As for those wanting to advance in nursing leadership – I would encourage you to engage in leadership as your specialty. Leaders often feel the need to maintain a high level of clinical competency in order to be a leader, but I would argue that while the clinical experience is important, it certainly doesn’t define you as a leader. Leadership has its own competencies, and when you decide that is your career path, I encourage you to pursue it as you did your clinical career. A good leader can lead anyone, and this does not require you to only lead in clinical areas where you have worked. Most of us have worked in hospitals, and we are now in a time where hospitals are going to be less and less significant in the healthcare delivery system. The system will function primarily in the community, and we will need leaders willing to step out into that world and lead us into our future.
Finally, I suggest that you surround yourself with trusted advisors and people who are willing to give you honest advice and can serve as your “mirror.” They will give you the tough truths but they also are leaders who are motivated to help you grow and achieve your career goals. Be willing to try new things and step out of your comfort zone, and know that, as a nurse leader, your resilience will serve you well and keep you energized about the unlimited possibilities in our profession and industry. Having the unwavering support of my husband has allowed me to follow my career dreams and to be as excited about my profession today as I was when I first began.
What is your personal philosophy and source of motivation? Do you have a motto that you live by?

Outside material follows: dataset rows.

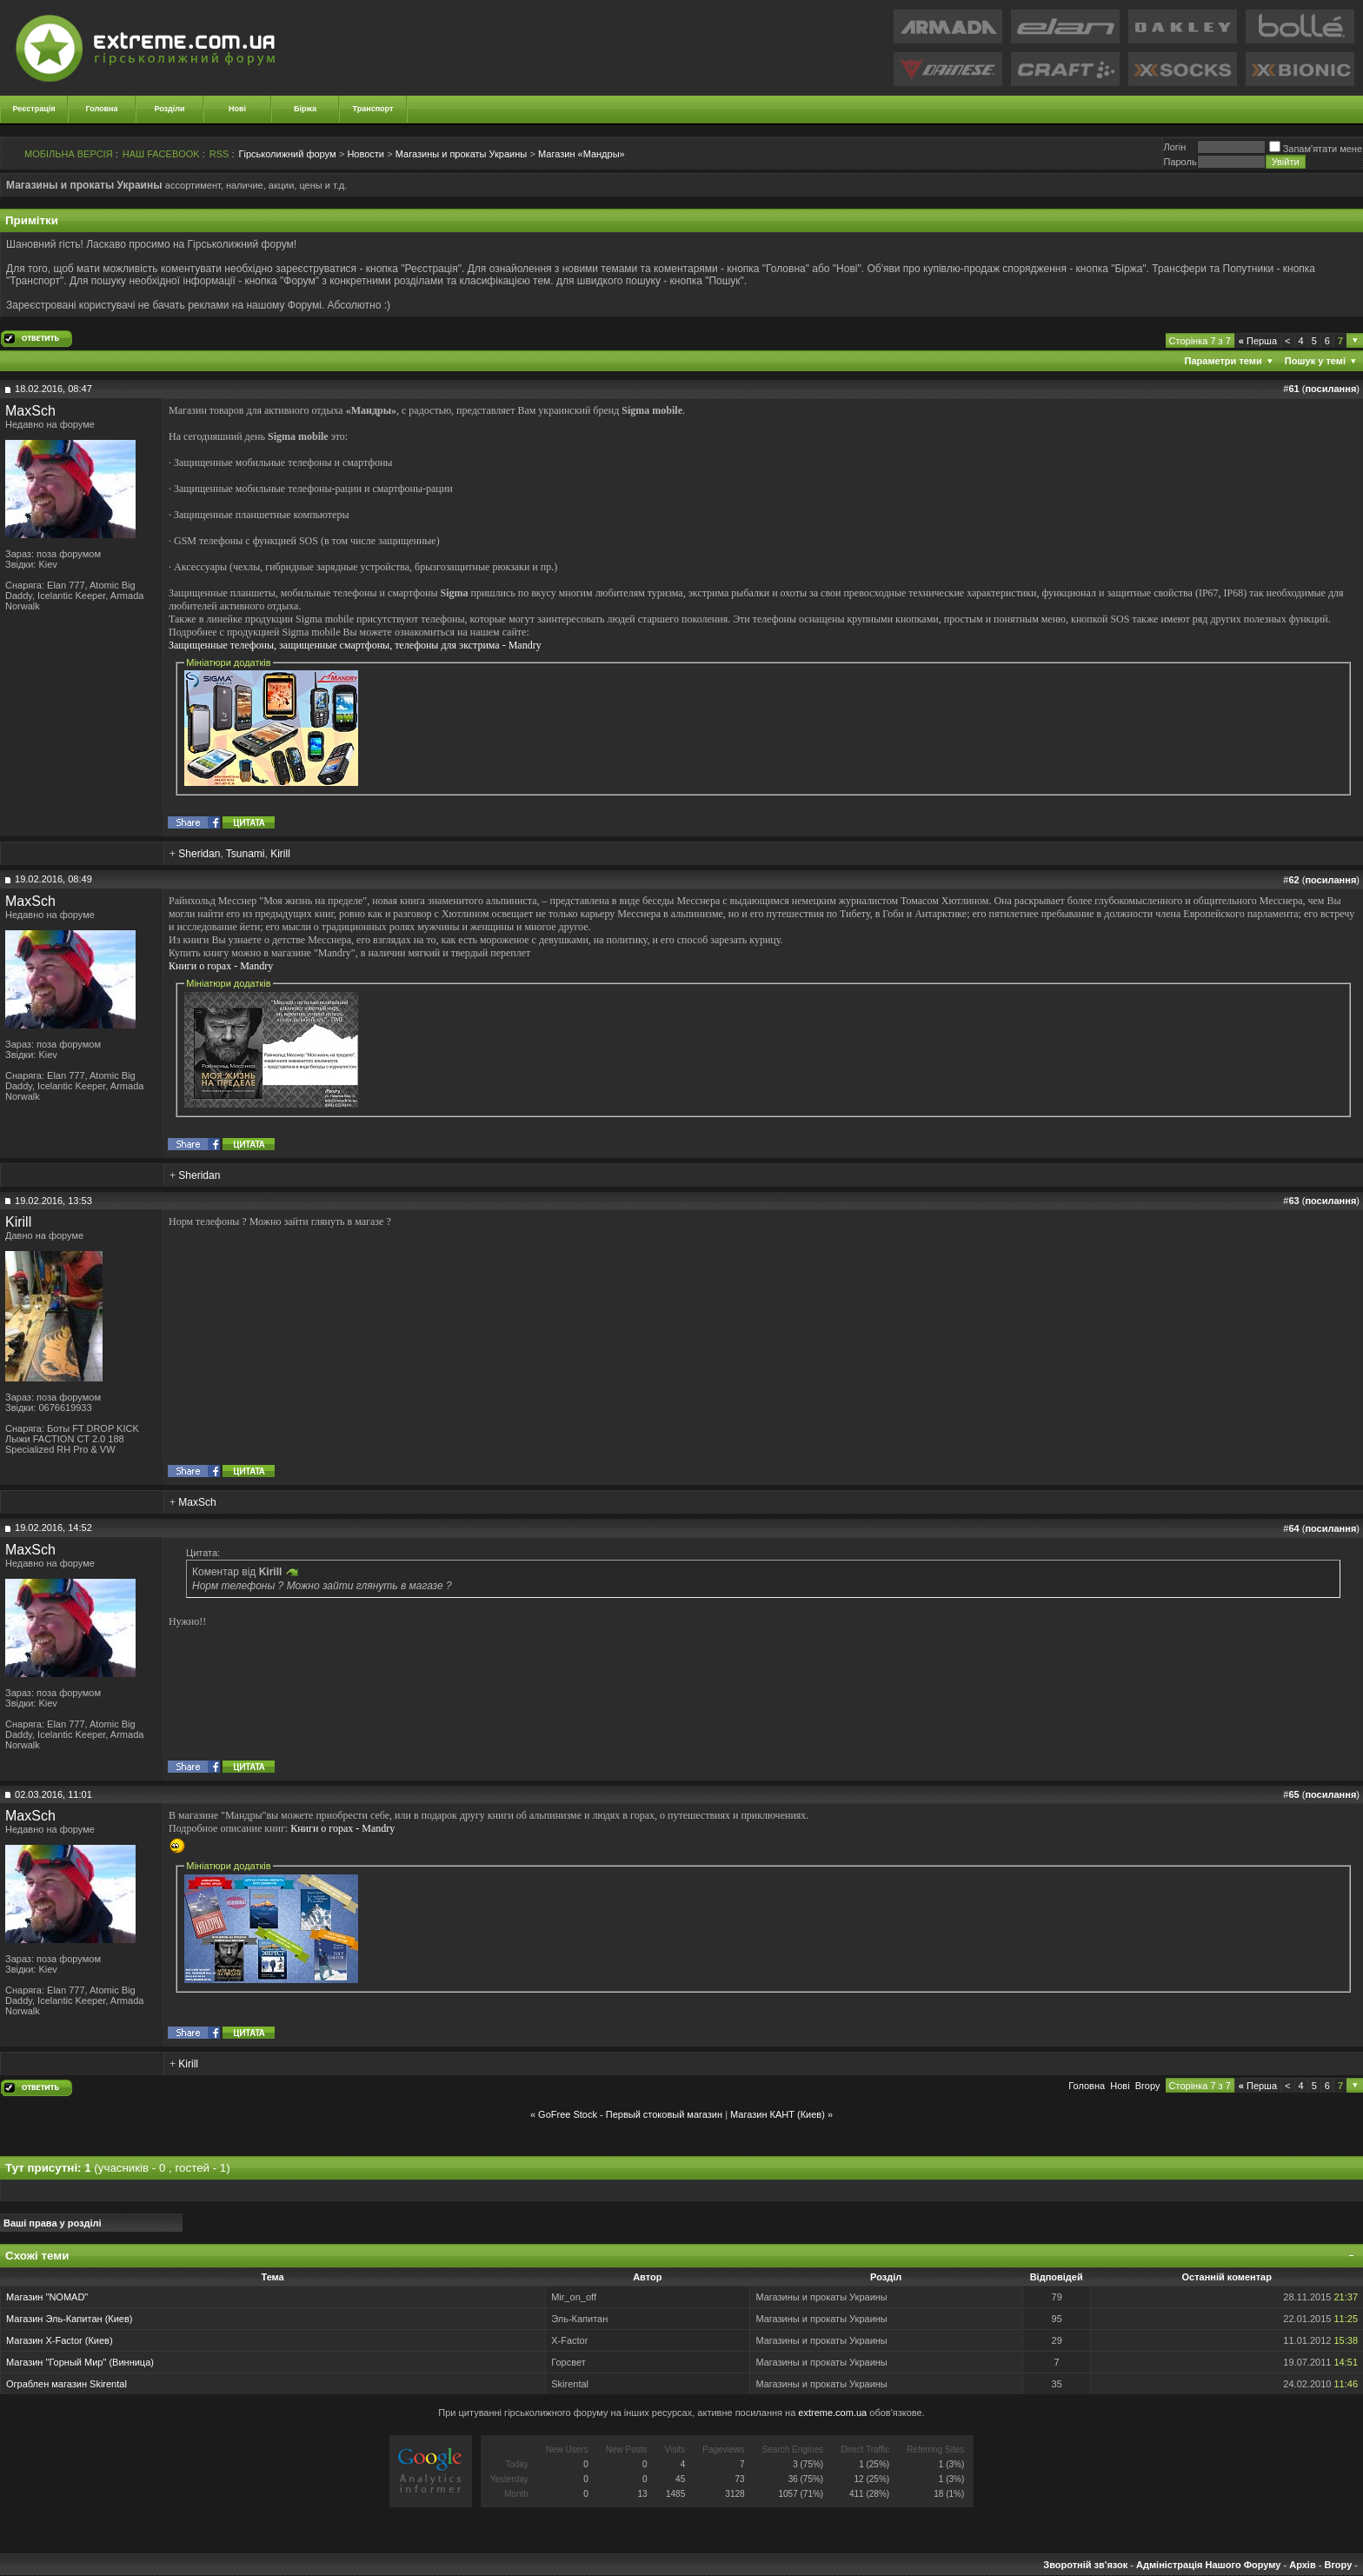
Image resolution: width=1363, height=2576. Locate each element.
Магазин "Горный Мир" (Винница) (80, 2362)
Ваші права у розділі (52, 2223)
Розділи (169, 108)
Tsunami (245, 854)
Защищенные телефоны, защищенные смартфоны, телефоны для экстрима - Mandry (355, 645)
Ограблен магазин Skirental (66, 2384)
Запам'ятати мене (1315, 148)
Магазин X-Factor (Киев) (59, 2340)
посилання (1330, 388)
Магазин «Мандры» (581, 154)
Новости (365, 154)
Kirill (280, 854)
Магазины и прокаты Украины (461, 154)
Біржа (305, 108)
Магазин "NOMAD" (47, 2297)
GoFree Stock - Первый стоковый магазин (630, 2114)
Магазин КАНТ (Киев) (777, 2114)
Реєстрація (34, 108)
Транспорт (373, 108)
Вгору (1147, 2085)
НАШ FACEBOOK (161, 154)
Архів (1302, 2564)
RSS (219, 154)
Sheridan (199, 854)
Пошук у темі (1315, 361)
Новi (1119, 2085)
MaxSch (30, 410)
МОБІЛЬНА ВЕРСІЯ (68, 154)
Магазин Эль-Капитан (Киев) (69, 2318)
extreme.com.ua (832, 2412)
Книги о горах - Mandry (221, 966)
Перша (1258, 341)
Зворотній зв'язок (1085, 2564)
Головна (102, 108)
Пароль (1179, 161)
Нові (237, 108)
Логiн (1174, 147)
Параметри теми (1223, 361)
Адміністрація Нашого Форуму (1208, 2564)
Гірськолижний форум (287, 154)
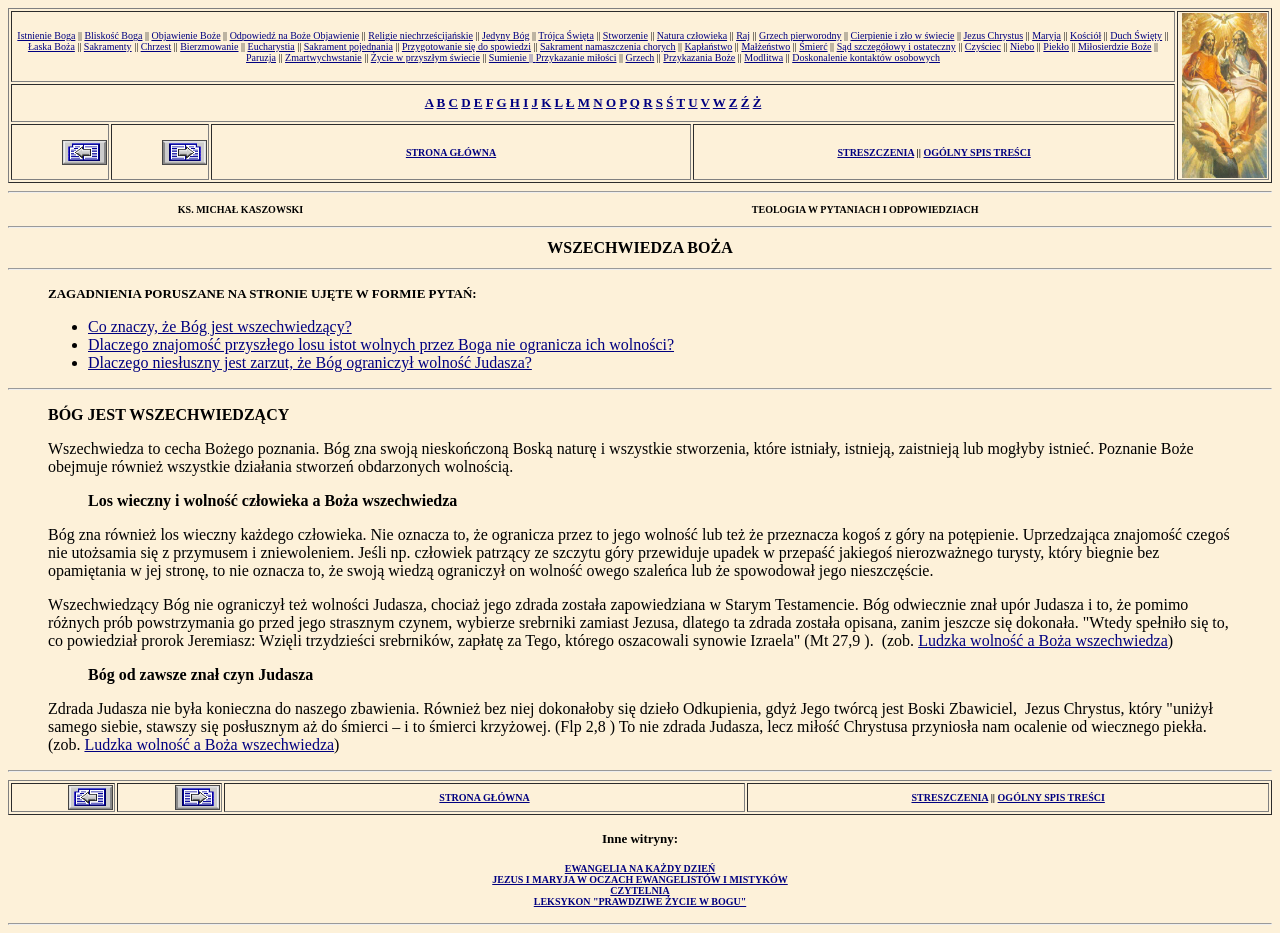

I do not have a single motto but I do have several thoughts that serve as a blueprint for me personally and professionally. While learning from the past is important, do not let the past define your future. Do not look at yourself any less because you did not obtain a nursing degree from a top-ranked, fancy name university. Although those credentials might initially open doors for you….eventually it is your drive, ability to build relationships and motivation that will lead you to succeed. Surround yourself with forward-thinking people from all walks of life, and allow yourself to innovate, create, and think in different ways. Bring your individual wisdom, but also learn from the up-and-coming generations as they are our future. Take individual responsibility to guide, coach, and mentor; I guarantee you will learn, too. Celebrate the successes of people you lead and influence.
I would like to stress the importance of integrity. Mean what you say and say what you mean to ensure you never have to worry about what you are saying. Embrace learning with a passion. Every morning, I ask myself, “What will I learn today?” The world is full of people who I can learn from. Never believe there is nothing more to learn or opportunities to learn from. Take the time to reflect. At the end of the day, I ask myself, “What did I do that I could have done differently today?” I try to think of people I may have wronged and try to make amends if needed.
And finally, always be humble. Arrogance leads to poor leadership, poor decision making, and failed organizations.